Carol and Cadence,478 which was in the hands of subscribers in March 1908, is in many respects Payne’s finest volume of poetry. In it he opens all the secret chambers of his heart. In it he expressed his strongest emotions (or rather they expressed themselves, for his hand was only the instrument), and emotions equivalent to them they inevitably provoke in the reader.
In its pages he returns to the department of literature in which he had no peer—that of ballad writing. Again and again I had urged him to this course. I had pointed out that beautiful as were his sonnets, important as they might be as treatises of philosophy in compendious form, prized as they must be by men of taste and culture, yet to the general reader he would certainly continue to be comparatively unknown unless he could return to his earlier methods, or adopt some other and more popular medium479 of expressing himself. “It was the ballad,” I said, “that first gave you fame; to the ballad, therefore, return.” As the result of my pleading Carol and Cadence is enriched with such treasures as “The Rime of Melisande,” “The Death of Hafiz,” and “The Wrath of Venus.” Very beautiful is the description in the first of these poems of the death of the lover-poet, Rudel. As the captain said:
He’ll never again the folk rejoice
With ditties dearer than gems of choice,
He’ll never again uplift his voice
Or sing to the laughing lute.
In the arms of his lady the dying poet thought himself already in Paradise:
He felt him pillowed upon her breast
And thought him already at rest, at rest
Encompanied round of the ransomed blest
In Paradise above.
He thanked God for the “gotten goal”:
He had lighted at last on the Golden Shore,
He had entered in at the Heavenly Door;
There was nothing on earth to live for more
And so in Heaven he died.
“The Death of Hafiz” carries the mind back to that great triumph of Payne’s muse, “The Prelude to Hafiz.” Noteworthy, too, is a fine poem called “Risus Solamen”—Laughter the sanctum—in which he says:
Laughter the lodge is in the wilderness
Whereto the hermit soul
Withdraws for shelter from life’s labouring stress.

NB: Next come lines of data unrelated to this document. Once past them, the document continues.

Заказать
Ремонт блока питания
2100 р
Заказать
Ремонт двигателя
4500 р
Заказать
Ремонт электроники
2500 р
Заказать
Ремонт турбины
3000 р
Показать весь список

To laughter, indeed, Payne invariably had recourse when he was angry with the world.480 I have often heard him, after a tirade against various persons and certain conditions of things, find refuge in this “sanctum”—and his laughter on such occasions, unlike that of his verse, which is sardonic, was always of the good-humoured, merry kind. He often referred me to “Scorn and Sympathy” and “In the Crucible” as summing up his attitude towards humanity, and it will be noticed that the motto to the former is Schopenhauer’s Unendliche Verachtung Unendliches Mitleid481 already referred to. In the portions of the volume called “The Book of Birds,” and “The Book of Beasts,” are revealed Payne’s continued love for his old favourites of the garden and the streets. He loved all the birds, even the hawfinch, that pirate in the brown bib, which with its toucan bill fed on his pears and drove away the blackbirds and other songsters. The cat and the donkey obtain, of course, more than their share of eulogy.
In “London Voices” his affection for the metropolis once more manifests itself, and on every page we are reminded of the quickness of his eye for anything great or small of natural beauty.

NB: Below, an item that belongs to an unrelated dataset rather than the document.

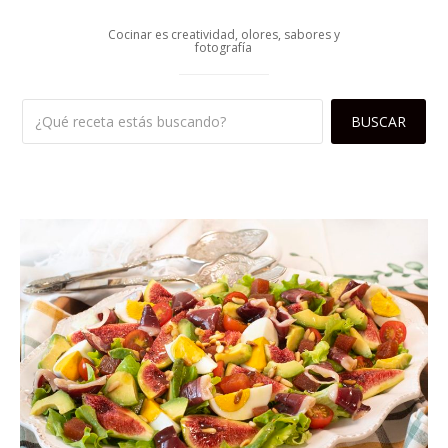
Cocinar es creatividad, olores, sabores y
fotografía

I said that the ballads were one of the great charms of this book; but after all it is not the ballads, beautiful as they are, which will most endear it to the sensitive reader. Its leading charm is the place occupied in it by the lady whom he had so persistently idealized—Helen Snee. Poem after poem is crowded with references to her, tribute after tribute is paid to the grace and loveliness of her person, the sweetness of her character and the beauty of her mind. In order that there should be no doubt whatever as to the identity of this lady he gives her Christian name, the date of her death, “Five lustres past,” and in another place “five times five years,” and tells—giving even minute particulars—the whole story of his passion for her—his exalted worship of her.
Two of the stanzas in which he recalls the terrible blow that her death dealt to him, we have already quoted.482
He further says:
You in June483 were born, in middle flower and suntime,
When the revel of the roses is most high.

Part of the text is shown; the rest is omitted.